The semi-nomadic lifestyle of the Maasai is under threat from market forces.
Nick Hall describes how Maasai women are developing new housing options of their own.
A Maasai woman may walk five, ten or even twenty miles a day to collect water for her family. But when the rains begin she is still not able to relax. This is the time when she will work hardest on her house, repairing leaking roofs and crumbling walls.
The Maasai are pastoralists, grazing their cattle over the plains which border Kenya and Tanzania. The status of a Maasai man is directly related to the number and quality of the cattle he owns which, traditionally, he would never sell. A Maasai woman, however, has control over housing. When she marries, her first task is to build her own house, helped by other women in the homestead. This house belongs to her and no-one may enter without her permission. Throughout her life she will build a new house every ten years or so.
But life for pastoralists is changing. During the colonial period attempts were made to persuade the Maasai to swap their traditional cattle-centred life for one based on cash. Group ranches were set up to tempt them to make money from their animals. After independence in the 1960s the World Bank put pressure on the Government to step up this process as a way of bringing the Maasai into the money-earning community.
The Kenyan Government was already embarrassed at the ‘primitive’ label which had been attached to the Maasai. It did not suit its self-image as an emerging nation that the Maasai – who have always fascinated Westerners – should be considered a quaint relic from a time before capitalism.
Some Kenyans saw the opportunity to make a great deal of money. In 1986 the Government began to subdivide the group ranches into individual farms. Mysteriously, the best land often went to people with political connections, some of whom were not even Maasai. This land was often sold on to big landowners at increasing profit.
To begin with most Maasai did not realize the importance of what was happening. It did not take long, however, before it began to dawn on them that they would no longer be able to move about as before – and neither would their cattle.
Traditionally, Maasai land and homes had no value – the one because it was available to all and the other because it needed only the labour of the women. Now they were becoming more valuable than their most prized possession, cattle. It was a startling reversal, involving every area of their lives.
Generally speaking, the Maasai are not poor in the way that slum dwellers are poor. They do not have permanent homes or running water, but they are independent, self-sufficient and proud. They certainly do not consider themselves disadvantaged and their lives are well-adapted to the conditions in which they live.

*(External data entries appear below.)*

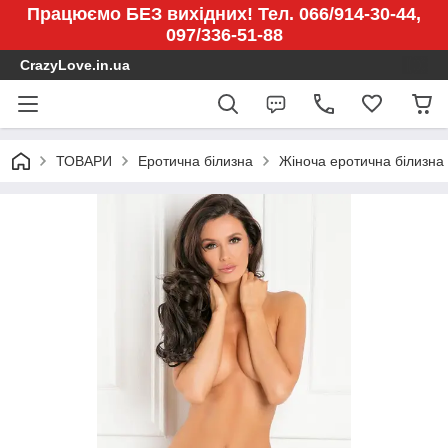
Працюємо БЕЗ вихідних! Тел. 066/914-30-44,
097/336-51-88
CrazyLove.in.ua
ТОВАРИ
Еротична білизна
Жіноча еротична білизна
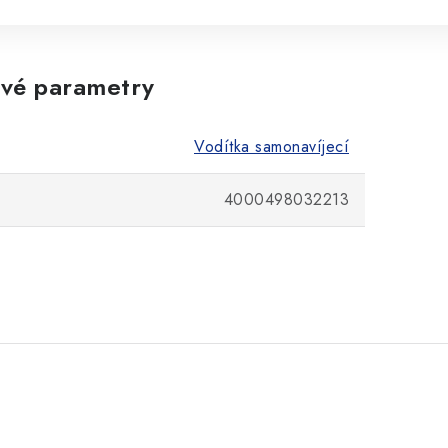
vé parametry
Vodítka samonavíjecí
4000498032213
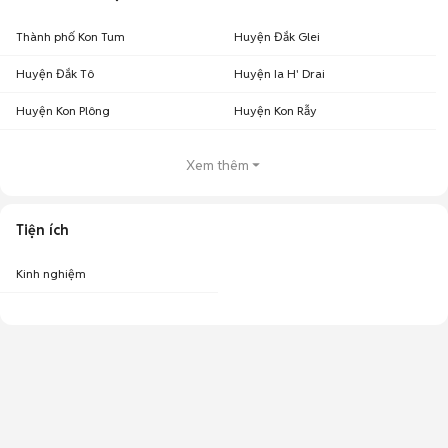
Thành phố Kon Tum
Huyện Đắk Glei
Huyện Đắk Tô
Huyện Ia H' Drai
Huyện Kon Plông
Huyện Kon Rẫy
Xem thêm
Tiện ích
Kinh nghiệm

During the rainy season the Maasai live in homesteads – enkang – built usually on high ground, migrating during the dry season to temporary camps on the low-lying plains. After five to ten years they abandon their houses and build new ones.
Even so, a house designed to be lived in for part of the year is not going to be adequate as a permanent home. The walls tend to crack, for example, and women complain of having to get up in the middle of the night to bung up leaks. As the Maasai are supplementing their traditional diet of milk, meat and blood with tea, vegetables and grains, the women need to spend much more time cooking. This makes the old-style houses dangerously smoky. In February 1993 a study established that indoor air pollution in the form of carbon monoxide and particulates in Maasai rural housing was high – the highest ever recorded.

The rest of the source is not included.